--- RECORDS Enclosed Below ---

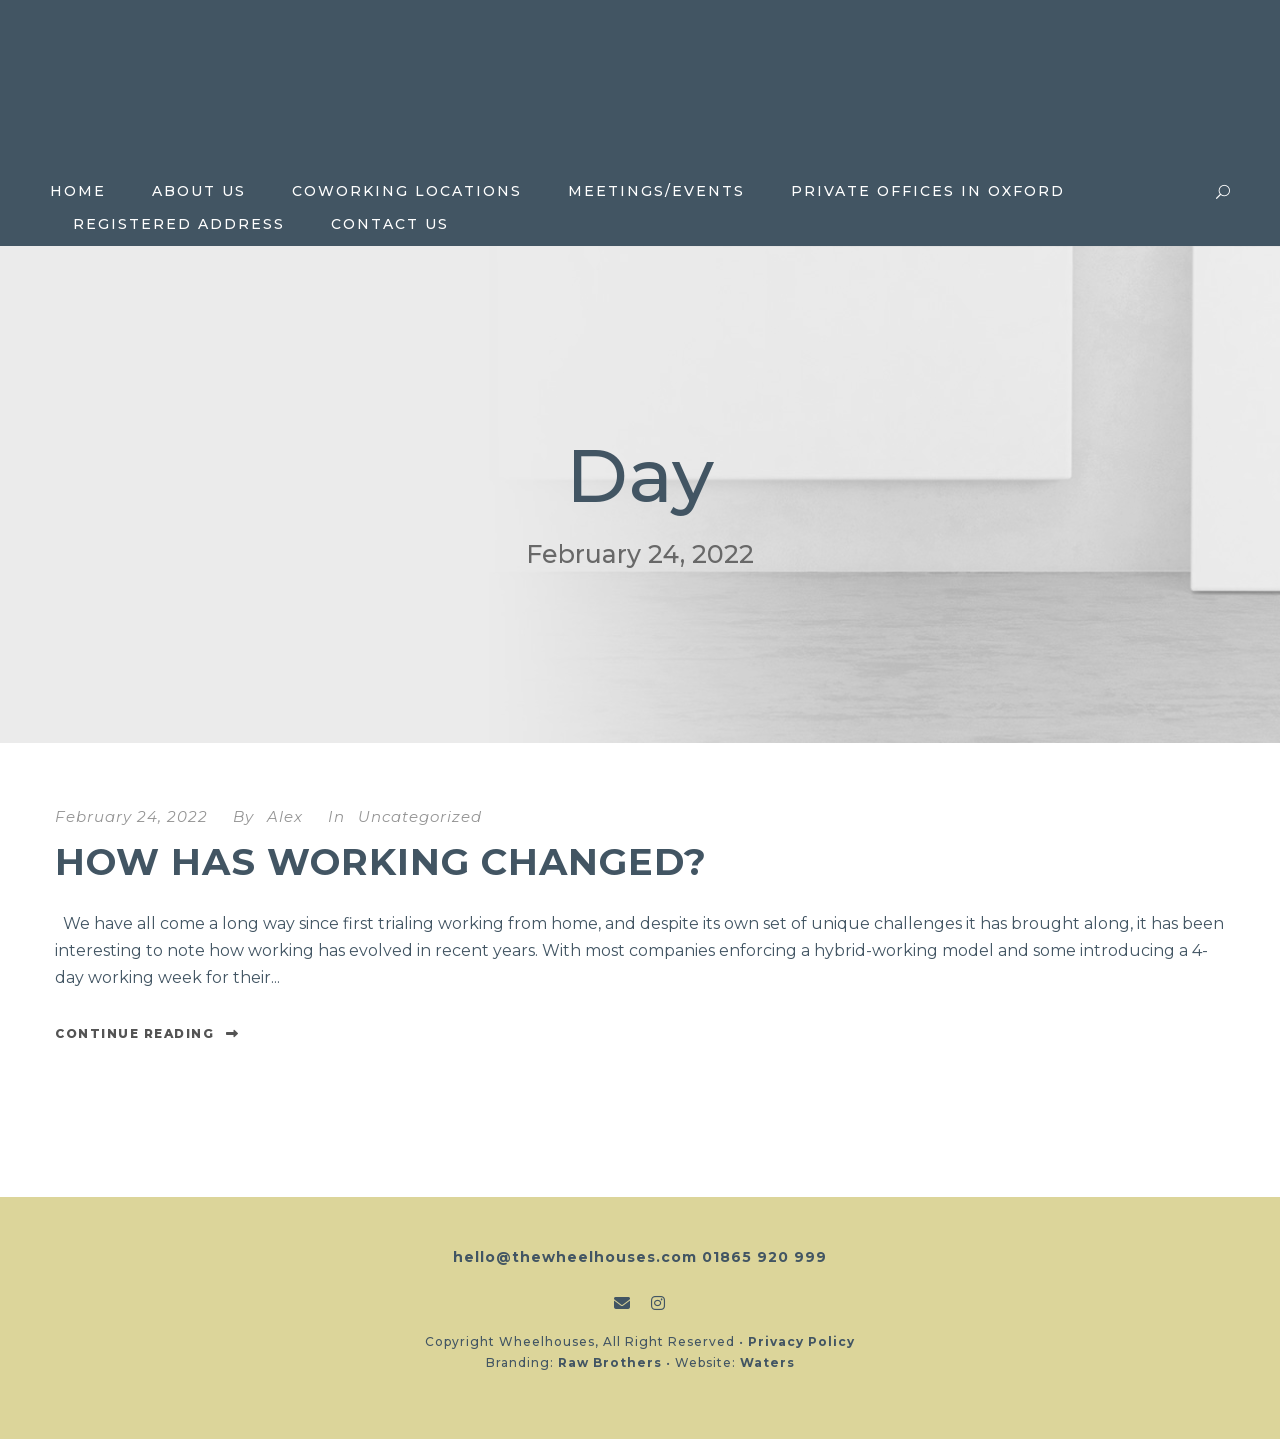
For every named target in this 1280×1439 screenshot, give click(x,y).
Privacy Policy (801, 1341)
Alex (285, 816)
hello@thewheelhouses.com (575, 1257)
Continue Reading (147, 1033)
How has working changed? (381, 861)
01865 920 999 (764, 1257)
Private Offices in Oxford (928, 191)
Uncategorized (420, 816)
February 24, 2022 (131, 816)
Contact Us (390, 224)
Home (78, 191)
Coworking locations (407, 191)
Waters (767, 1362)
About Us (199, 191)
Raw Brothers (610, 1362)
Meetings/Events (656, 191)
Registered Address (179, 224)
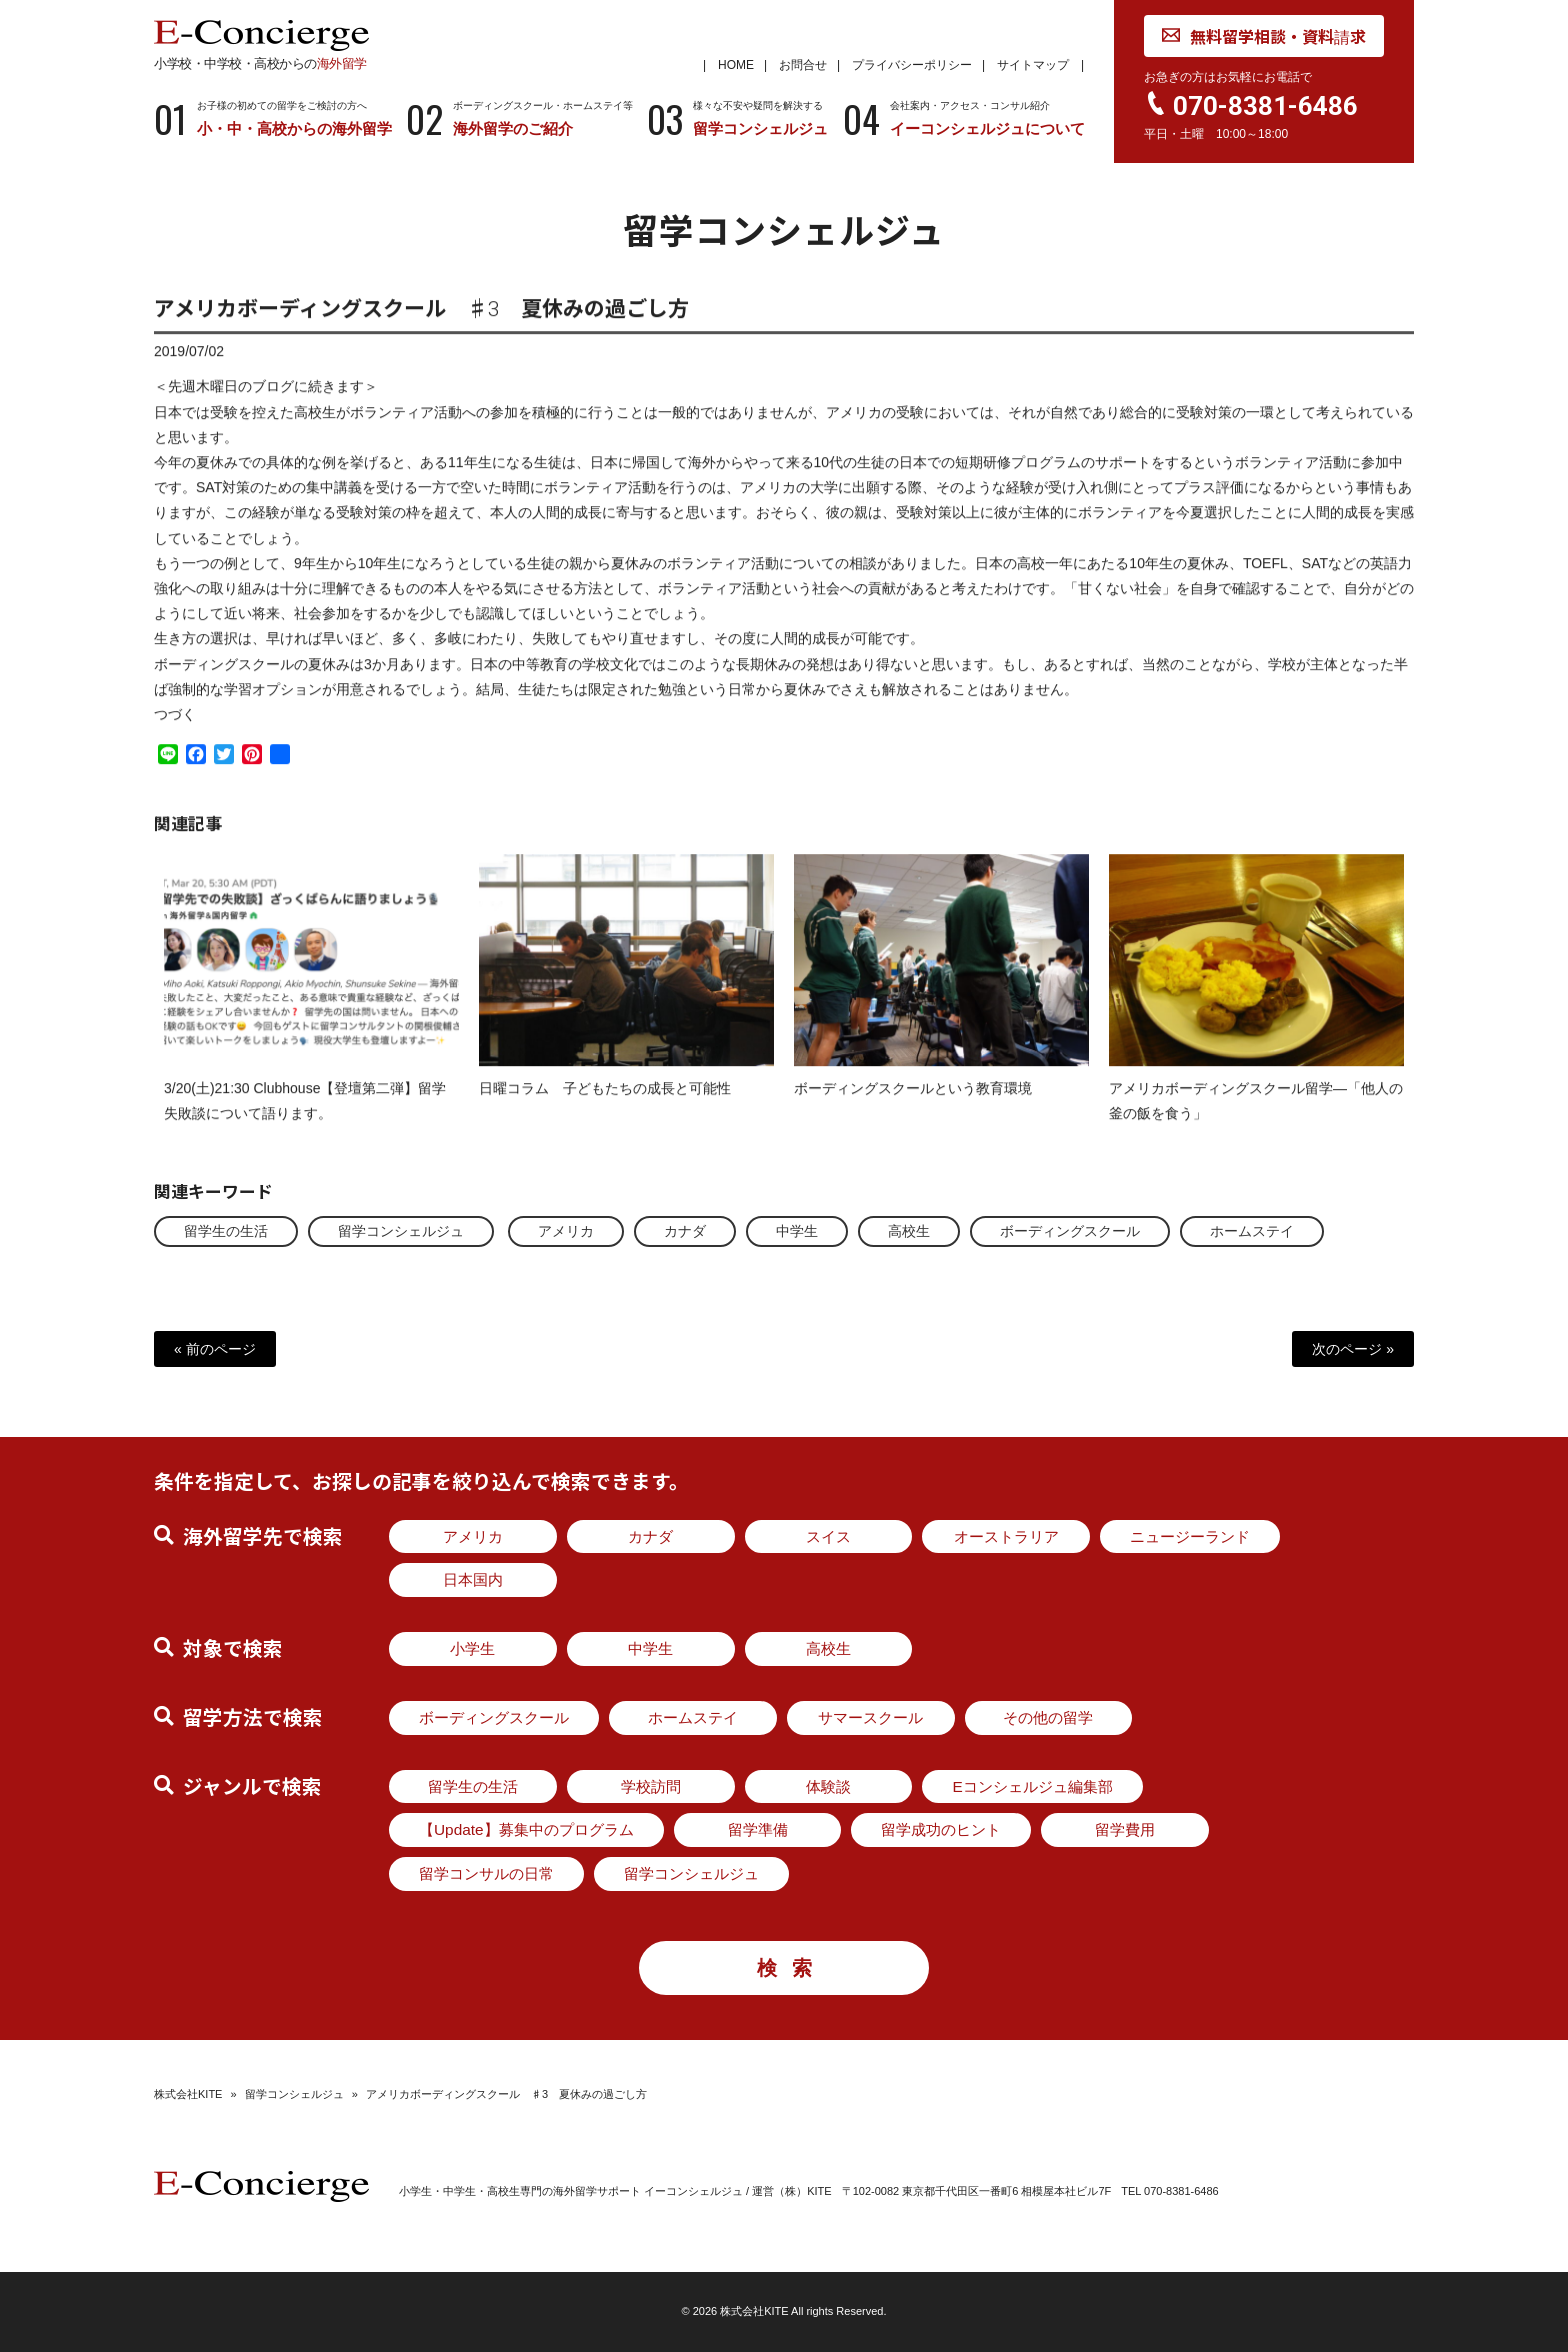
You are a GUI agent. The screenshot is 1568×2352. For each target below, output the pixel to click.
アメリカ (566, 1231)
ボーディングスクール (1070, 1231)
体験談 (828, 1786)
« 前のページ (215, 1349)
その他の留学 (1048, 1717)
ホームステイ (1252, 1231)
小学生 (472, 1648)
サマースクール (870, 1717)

--- End of Enclosed RECORDS ---

--- WHAT IS BEING ASKED ---
Please retype the data exactly. The pictures do not go in.

--- REPLY TO THE EXERCISE ---
For every named target in this 1280×1439 screenshot, give click(x,y).
Privacy Policy (801, 1341)
Alex (285, 816)
hello@thewheelhouses.com (575, 1257)
Continue Reading (147, 1033)
How has working changed? (381, 861)
01865 920 999 (764, 1257)
Private Offices in Oxford (928, 191)
Uncategorized (420, 816)
February 24, 2022 (131, 816)
Contact Us (390, 224)
Home (78, 191)
Coworking locations (407, 191)
Waters (767, 1362)
About Us (199, 191)
Raw Brothers (610, 1362)
Meetings/Events (656, 191)
Registered Address (179, 224)
You are a GUI agent. The screenshot is 1568×2352. For each target below, output the pixel to click.
アメリカ (566, 1231)
ボーディングスクール (1070, 1231)
体験談 (828, 1786)
« 前のページ (215, 1349)
その他の留学 (1048, 1717)
ホームステイ (1252, 1231)
小学生 (472, 1648)
サマースクール (870, 1717)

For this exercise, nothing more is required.